Most parts of Kenya’s Laikipia and Kajiado counties are semi-arid. In the old days, these were sparsely populated stomping grounds for wildlife and the pastoralist Maasai and their livestock.
But in recent decades, human populations have soared with land use shifting to urban and rural settlements, and arable and commercial farms mainly for horticulture and floriculture. Livestock numbers have increased too, even as pasture shrinks due to human settlement and changes in land use.
As a result, there simply isn’t enough water for everyone. Underground water, the last recourse for downstream communities, is a finite resource requiring heavy capital investment beyond the means of pastoralists who need water the most – especially during dry seasons when water, or lack thereof, becomes a matter of life and death.
For people in these two semi-arid counties, global warming and climate change are real life changing and threatening phenomena.
Here, like in most parts of the Horn of Africa, droughts are now more recurrent, severe and prolonged. Longer droughts destroy pasture and dry up water points, forcing pastoralists and wildlife to migrate upstream, which leads to conflicts with farmers and pastoralists and between humans and wildlife. Meanwhile, upstream farmers pump too much water from the drying blue lifelines for irrigation, worsening an already dire situation downstream.
It doesn’t help that the rains, when they come, are progressively heavier, causing massive floods and destroying property, water catchments and river water harvesting infrastructure.
How do we stem the tide?
Tim Hobbs, a commercial farmer who also chairs Mount Kenya Growers Group, says the connection between people upstream and those downstream is distant.
“A lot of sensitisation is needed to cement an understanding that what happens upstream affects the pastoralist communities downstream,” says Hobbs.
Elizabeth Nassi of Indigenous Movement for Peace Advancement and Conflict Transformation (Impact), one of the civil society organisations that has partnered with Wetlands International partner on community resilience in Northern Kenya’s semi-arid areas, believes livelihood projects such as kitchen and vertical gardens, chicken farming and bee keeping can help pastoralists to cope with the ravages of climate change.
“Counties that share transboundary water resources also need common regulations to avoid or at least reduce conflict.

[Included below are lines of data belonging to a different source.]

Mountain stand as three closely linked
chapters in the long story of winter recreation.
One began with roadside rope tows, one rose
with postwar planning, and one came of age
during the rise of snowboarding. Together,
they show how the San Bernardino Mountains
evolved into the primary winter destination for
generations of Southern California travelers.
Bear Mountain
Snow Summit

The Ewaso Ng’iro River, for instance, is both a unifying factor and a source of conflict,” she says.
But ultimately, how communities in water stressed areas cope with climate change depends on their ability to harvest and store water during the rainy season and the efficiency with which the water is consumed during the scarcity season.
Laikipia County Government Deputy Director in Charge of Water, Godfrey Mambo, says storage dams are needed on River Likii to harvest water during the rainy seasons for use in times of scarcity. In addition, the resource should be supplemented with boreholes in the Mount Kenya and Aberdare forests and dams downstream desilted to ensure water availability throughout the year for pastoral communities and their livestock.
Regulations requiring irrigation farmers to establish bulk 90-day water storage facilities would also ensure that they have sufficient water to last three months during the dry seasons to allow river water to flow downstream. Education and awareness would help them to shift to more efficient irrigation systems to save water and invest in drought resistant and high value crops.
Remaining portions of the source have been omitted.